If you look at a time-series chart of 3 Months of the DJIA, you see that there are many possible trends on different scales that we could focus on:

How do we identify and categorise the different possible trends? On this page I will describe one of the techniques that I use:

One method I use is to get my computer to systematically evaluate every possible combination of starting and finishing dates within the 3 month window. That is to say, suppose we treat the Start date S, and the Finish date F, as if they were independent variables. For each pair (S,F) we could fit a linear regression line to the DJIA data that lies inclusively between those two dates. In the process the computer could work out for us the value of R2 where R is the correlation coefficient of the data to a straight line.

This allows us to define a function: f = R2(S,F). We can then plot this function as a contour chart in a two dimensional SF-Space:

In the above chart, the vertical axis specifies the starting date, and the horizontal axis specifies the finishing date for a calculated trend.

The color coded legend at the left of the chart indicates the value of R2 for a linear regression on the data that lies inclusively between those two dates. i.e. We are plotting the "strength" of the trend between any two dates in our window. Where the "strength" of a trend is defined by how linear the data is, when measured by the "coefficient of determination" R2. Where R is the correlation coefficient of the data to a straight line.

The diagonal black line is the "causality horizon". All real points are to the right of this line, because the finishing date always has to be later than a starting date. The display actually starts 4 days to the right of the causality horizon, because I require at least 5 consecutive end-of-day data points before I attempt to calculate a trend. This is because experience has shown that shorter trends are practically meaningless from a statistical significance point of view.

Each day's new data enters the display as a vertical slice along the right hand edge of the chart. It moves diagonally up and to the left, parallel to the causality horizon, as time elapses. I find it interesting that strong trends are so highly localised in SF-Space. I usually describe it by saying, that the trends in DJIA SF-Space are like "Islands of trendiness in a vast sea of random walking".

It is very instructive to compare the SF-Space chart to its corresponding time-series chart. Both charts are derived from the same data and contain the same information. But the information is represented in a very different and illuminating way. As a general rule, it is much easier to find and evaluate a strong trend on the SF-Space chart. Once you know the starting and finishing dates from the (S,F) coordinates, you can then easily locate it on the time-series chart. Often this allows you to find trends that you might otherwise have missed. Also, it is easy to find the precise coordinate pair (S,F) that gives you the strongest possible value of R2 for any given trend-island feature. This allows you to optimise the best-fitting trend on the corresponding time-series chart.

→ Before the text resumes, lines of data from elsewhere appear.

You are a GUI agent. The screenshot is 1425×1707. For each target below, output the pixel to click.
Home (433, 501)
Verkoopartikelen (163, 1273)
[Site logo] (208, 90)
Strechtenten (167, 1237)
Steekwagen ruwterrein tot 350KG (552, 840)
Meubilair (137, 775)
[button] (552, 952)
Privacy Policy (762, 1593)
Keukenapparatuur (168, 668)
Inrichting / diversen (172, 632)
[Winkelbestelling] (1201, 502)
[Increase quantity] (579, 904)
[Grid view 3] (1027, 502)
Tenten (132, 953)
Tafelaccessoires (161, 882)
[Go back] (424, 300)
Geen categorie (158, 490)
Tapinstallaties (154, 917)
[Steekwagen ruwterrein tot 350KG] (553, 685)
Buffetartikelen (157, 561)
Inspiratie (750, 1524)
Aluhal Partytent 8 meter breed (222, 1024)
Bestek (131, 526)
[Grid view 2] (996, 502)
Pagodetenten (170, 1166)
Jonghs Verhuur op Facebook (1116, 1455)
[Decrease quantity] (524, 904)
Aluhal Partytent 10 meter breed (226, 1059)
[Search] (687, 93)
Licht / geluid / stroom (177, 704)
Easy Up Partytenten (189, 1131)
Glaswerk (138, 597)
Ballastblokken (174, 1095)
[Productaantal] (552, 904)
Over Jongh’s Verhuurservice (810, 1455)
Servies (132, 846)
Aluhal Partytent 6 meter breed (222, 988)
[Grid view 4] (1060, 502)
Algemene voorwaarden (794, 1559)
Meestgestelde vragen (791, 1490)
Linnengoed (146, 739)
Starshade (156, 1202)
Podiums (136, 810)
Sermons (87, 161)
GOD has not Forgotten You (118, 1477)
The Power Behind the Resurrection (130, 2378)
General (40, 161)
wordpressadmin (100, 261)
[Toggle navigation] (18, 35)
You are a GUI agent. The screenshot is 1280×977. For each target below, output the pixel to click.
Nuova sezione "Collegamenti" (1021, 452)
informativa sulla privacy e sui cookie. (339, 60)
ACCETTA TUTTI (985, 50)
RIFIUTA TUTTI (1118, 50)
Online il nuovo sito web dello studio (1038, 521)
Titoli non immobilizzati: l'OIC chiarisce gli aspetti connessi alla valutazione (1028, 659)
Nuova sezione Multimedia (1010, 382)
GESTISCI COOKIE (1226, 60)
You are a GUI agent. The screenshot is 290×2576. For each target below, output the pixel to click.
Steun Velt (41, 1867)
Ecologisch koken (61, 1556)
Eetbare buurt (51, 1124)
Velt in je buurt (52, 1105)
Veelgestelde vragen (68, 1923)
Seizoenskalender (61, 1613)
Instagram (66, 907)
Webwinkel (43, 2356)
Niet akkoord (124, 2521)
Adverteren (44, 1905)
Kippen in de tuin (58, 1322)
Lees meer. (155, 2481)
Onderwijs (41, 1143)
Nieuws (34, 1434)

Ambiguities are still possible however; and sometimes a degree of subjective judgement is required to resolve them. This is why I call this a semi-objective method. It is not uncommon to find multiple peaks corresponding to more than one possible trendline fit. Often the peaks line up in the vertical or horizontal dimension. This means that one of the corresponding S or F coordinates is ambiguous but not the other one. Whenever two, otherwise equal trends exist, I usually use the longest one, because longer trends can have shorter trend-fragments as subsets. Also longer trends tend to be more statistically significant. The longest trend is the one with the greatest perpendicular distance from the causal horizon. Mostly though, I find that I can just pick the highest peak.

Needless to say charting data in this way requires a considerable degree of number-crunching power. The above SF-Space chart contains 65 x 65 data cells corresponding to a 65 trading-day window or 13 weeks or 3 months. That's over 2000 correlation coefficient calculations, assuming you ignore the non-causal, lower-left half of the chart. This is about the minimum useful image size. So this is not a job for a 486 generation PC, unless you are very patient.

Charts with a width of more than a few hundred cells become very difficult to read. So it is important to choose an appropriate sampling interval to match the timescale you are interested in. e.g. A day trader might use a one minute sampling interval to display a 120 x 120 cell chart showing all the trends that have emerged in the last 2 hours. I suggest you use a fast Pentium if you want to do this in real time. You might also need to write some rather specialised software.